Oracle PL SQL: Delete Duplicate Rows and Increment Duplicates in Another Column

时间:2015-07-31 19:36:59

标签: sql oracle plsql

I am inserting data into another table that will delete the duplicates and sum up the quantity for those duplicates in another column. I am new to PL SQL so I am having trouble building this table. What I have is 16 columns of data. The table I am pulling from and the table that I am inserting to have the same number of columns. I need to get rid of the duplicates according to 2 different columns. So if the data in c1 is "aaa" and the data in c2 is "bbb", I need to get rid of the rest of the columns that have the exact same data in the same places. There is also a quantity column that I need to sum up for specific c1 and c2. So the last one of the duplicates will have the values that all of the duplicates had in the quantity column, just summed up with the values that were deleted.

1 个答案:

答案 0 :(得分:0)

This should do it. Note -- it sets the "dup_count" column equal to the number of duplicates that were deleted. So, e.g., if there were three identical rows, the dup_count would be 2.

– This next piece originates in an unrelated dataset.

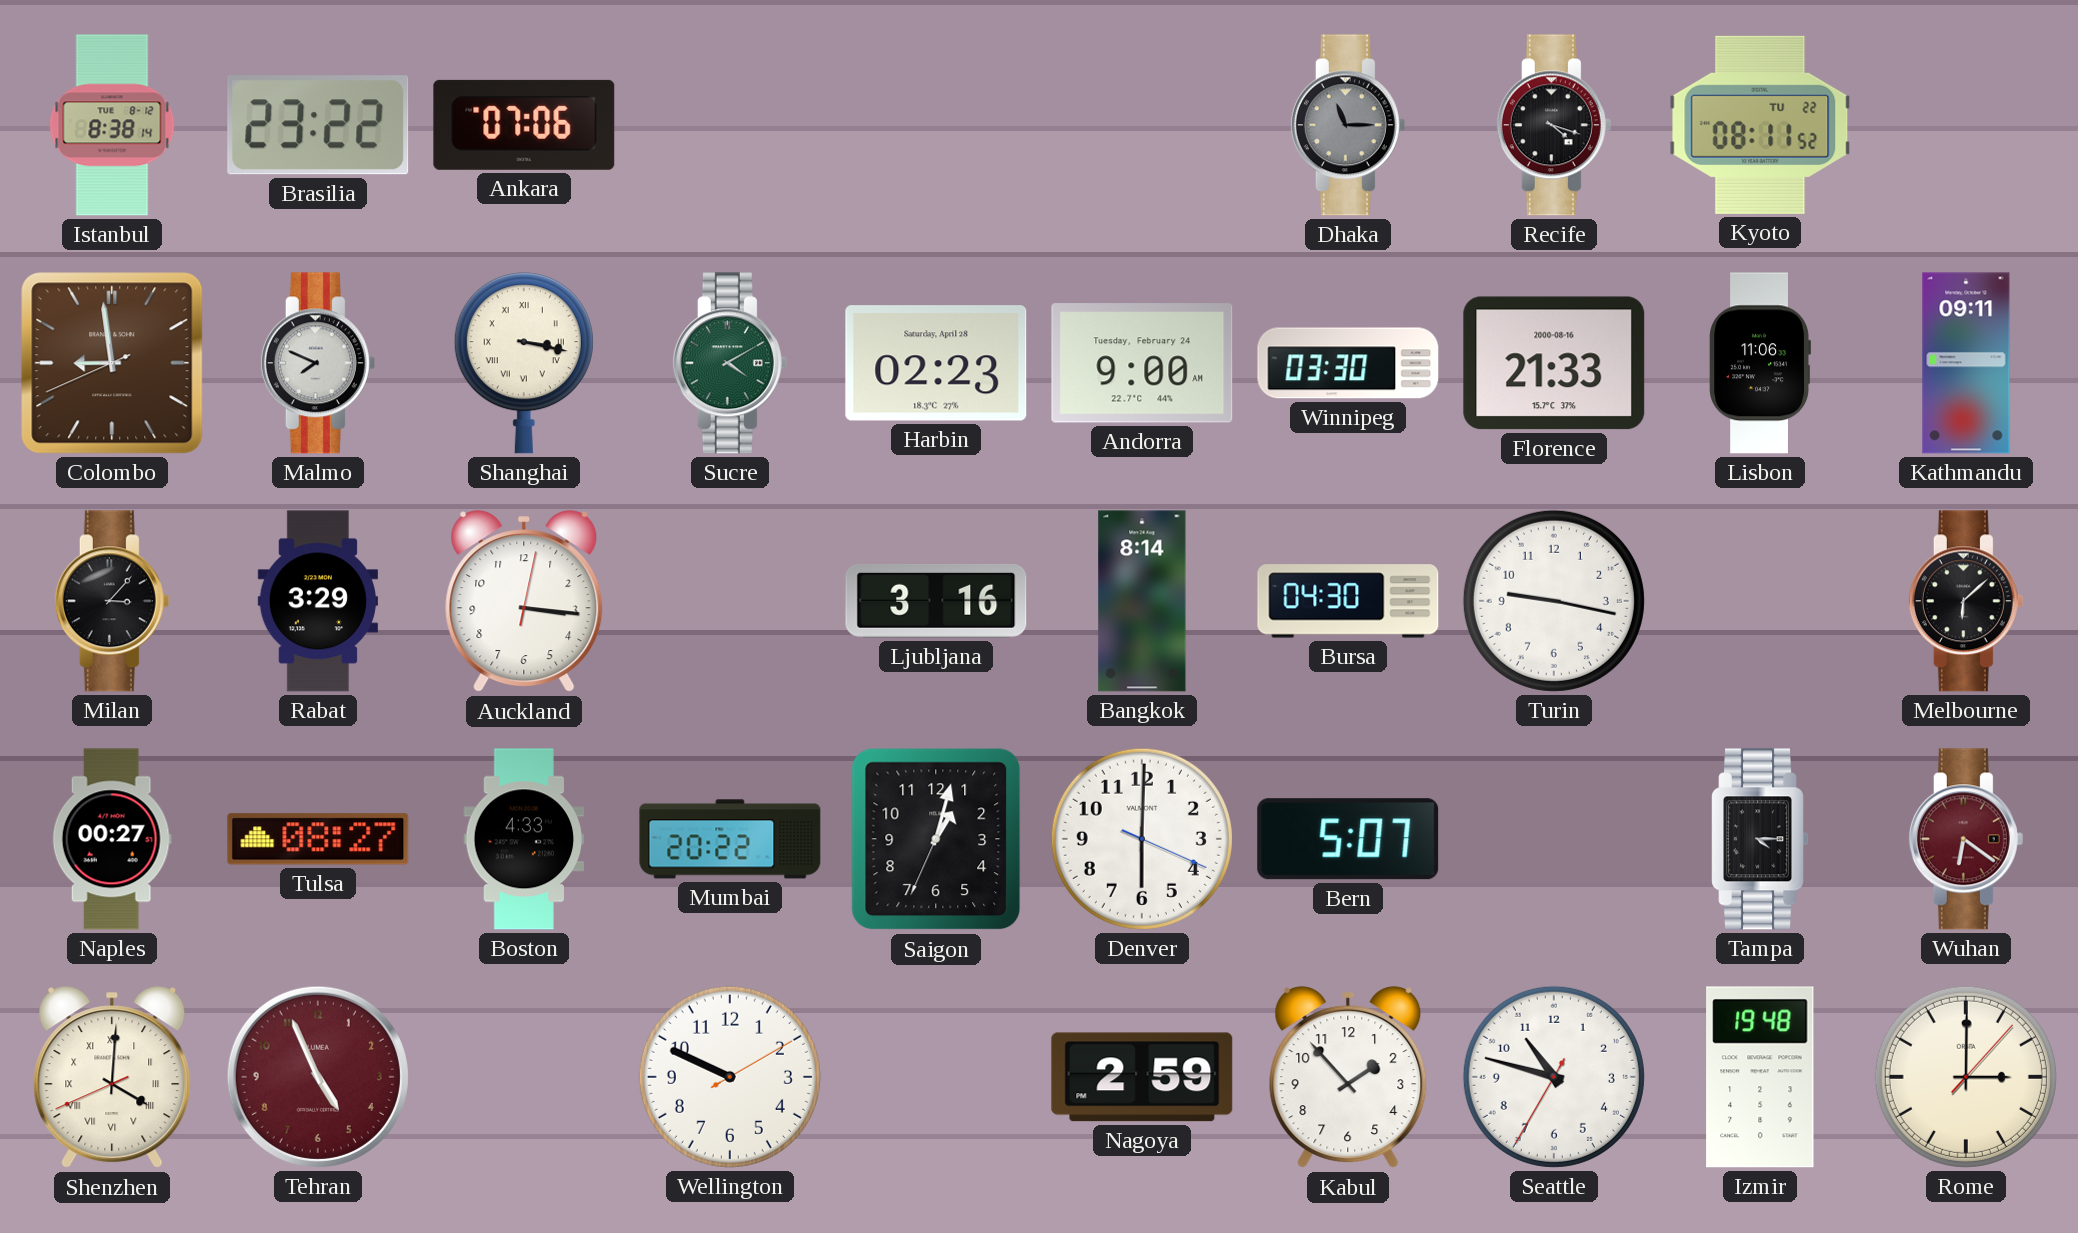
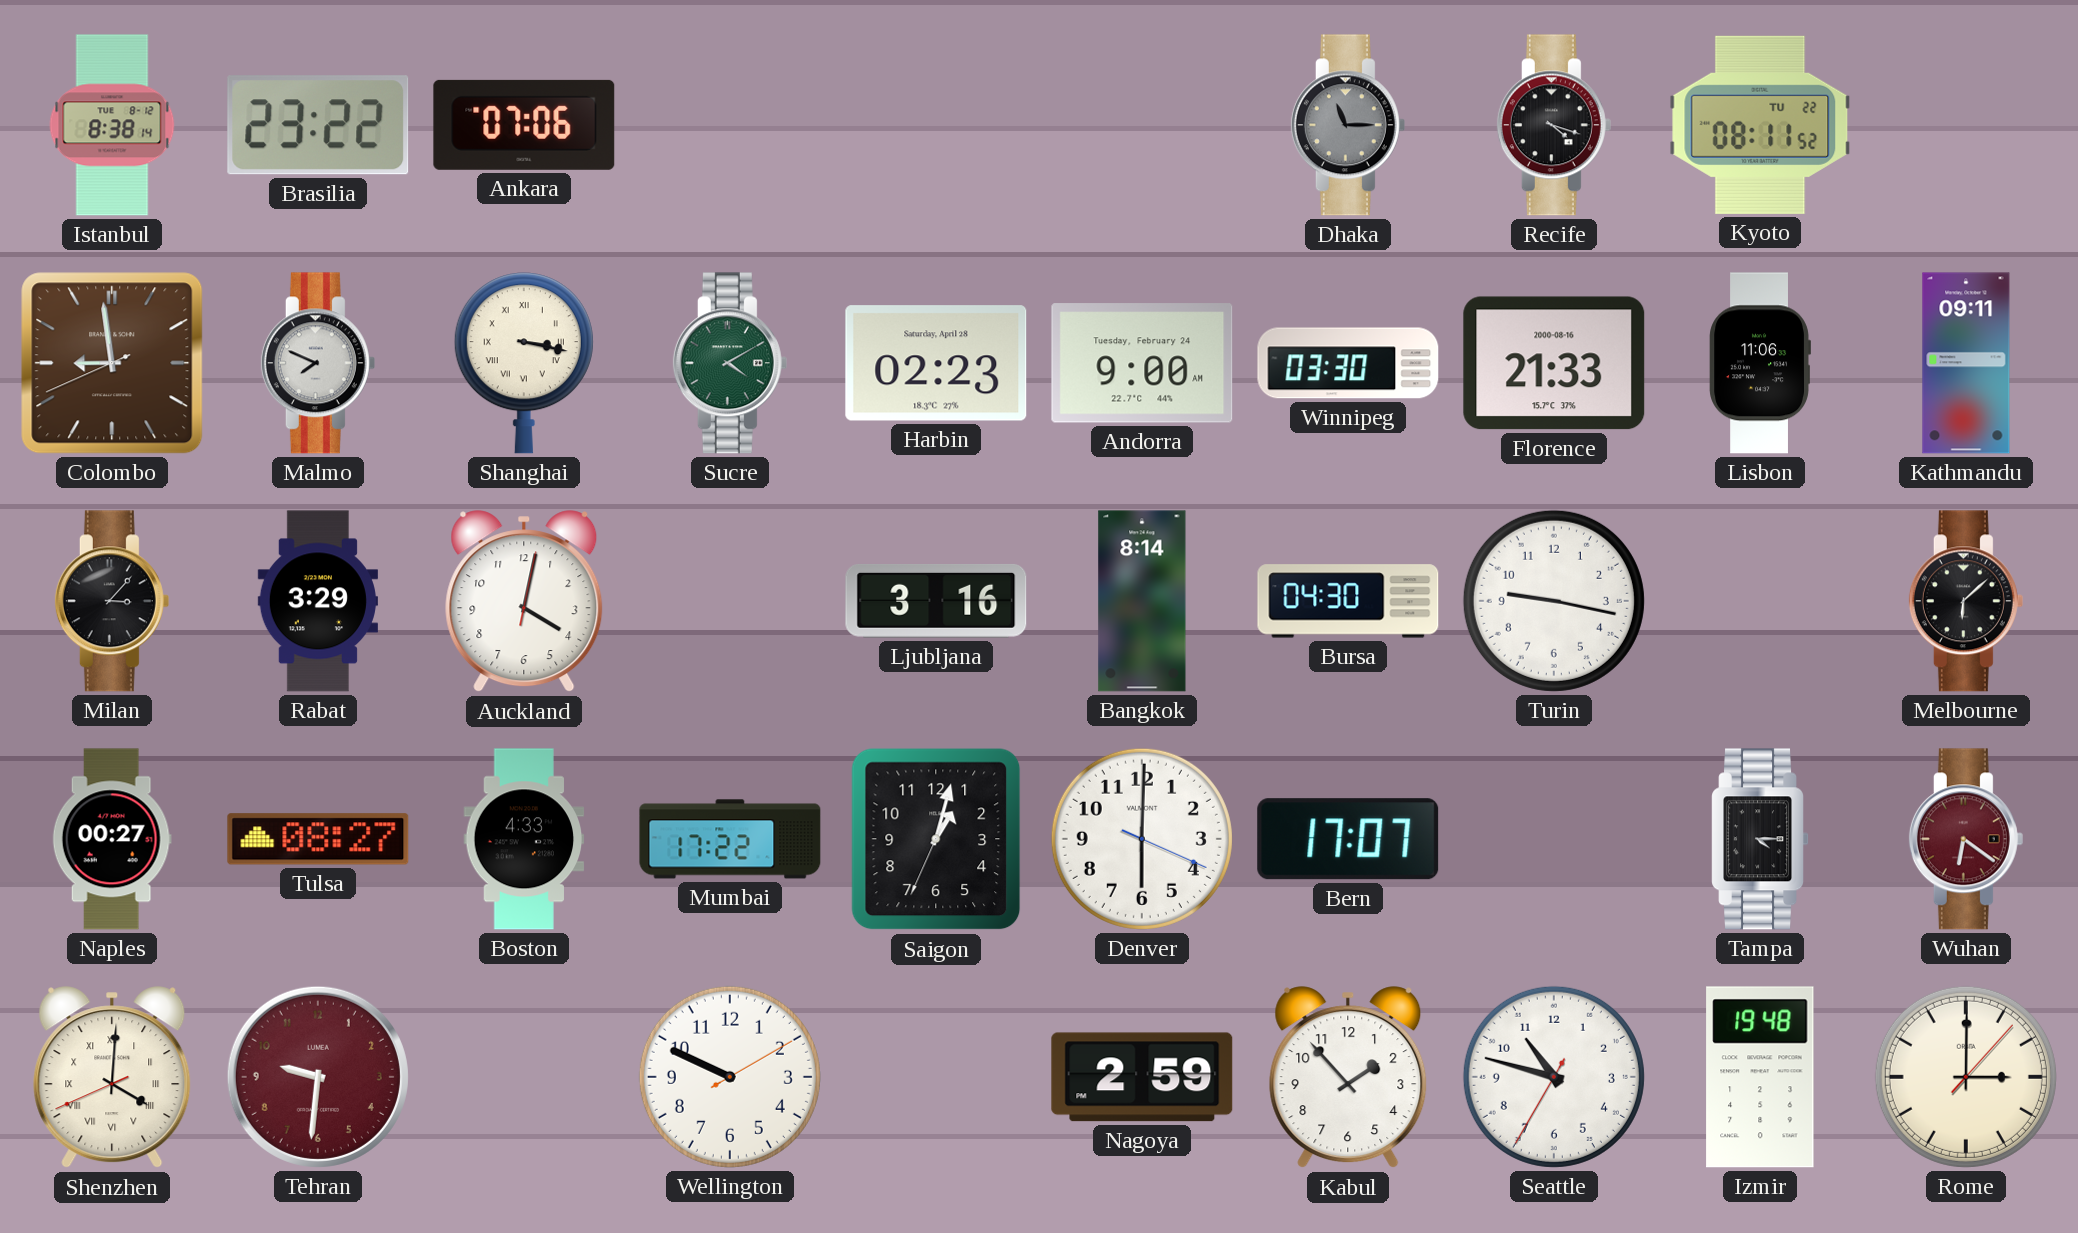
Auckland: 3:16 -> 4:02
Mumbai: 20:22 -> 17:22
Bern: 5:07 -> 17:07
Tehran: 4:56 -> 9:31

Also, there is a little ambiguity in your question. You say:

There is also a quantity column that I need to sum up for specific c1 and c2

... but you will still be left with multiple rows having identical values for c1 and c2, if the other columns were different. I understood your requirements to mean that all the columns needed to be identical, not just the c1 and c2 columns. If I misunderstood, just remove the extra columns from the PARTITION clauses.

merge into dup_table t
using ( SELECT rowid row_id, c1, c2, data1, data2, count(*) over ( partition by c1, c2, data1, data2) -1 dup_count, row_number() over ( partition by c1, c2, data1, data2  order by rowid) rn
               FROM dup_table ) u
on ( t.rowid = u.row_id )
when matched then  update set t.dup_count = u.dup_count  delete where u.rn > 1;         

Full script:

DROP TABLE dup_table;

CREATE TABLE dup_table ( c1 number, c2 number, data1 varchar2(10), data2 varchar2(10) );

INSERT INTO dup_table values ( 1, 1, 'A', 'A');
INSERT INTO dup_table values ( 1, 1, 'A', 'A');
INSERT INTO dup_table values ( 1, 1, 'A', 'A');
INSERT INTO dup_table values  ( 1, 1, 'B', 'C');
INSERT INTO dup_table  values ( 1, 1, 'B', 'C');
INSERT INTO dup_table values  ( 1, 2, 'A', 'A');
INSERT INTO dup_table values  ( 1, 2, 'A', 'A');
INSERT INTO dup_table values  ( 1, 2, 'A', 'A');
INSERT INTO dup_table  values ( 1, 2, 'B', 'C');
INSERT INTO dup_table values  ( 1, 2, 'B', 'C');
INSERT INTO dup_table values  ( 1, 3, 'A', 'A');

ALTER TABLE dup_table ADD (dup_count NUMBER DEFAULT 0 );

merge into dup_table t
using ( SELECT rowid row_id, c1, c2, data1, data2, count(*) over ( partition by c1, c2, data1, data2) -1 dup_count, row_number() over ( partition by c1, c2, data1, data2  order by rowid) rn
               FROM dup_table ) u
on ( t.rowid = u.row_id )
when matched then  update set t.dup_count = u.dup_count  delete where u.rn > 1;               

select* from dup_table;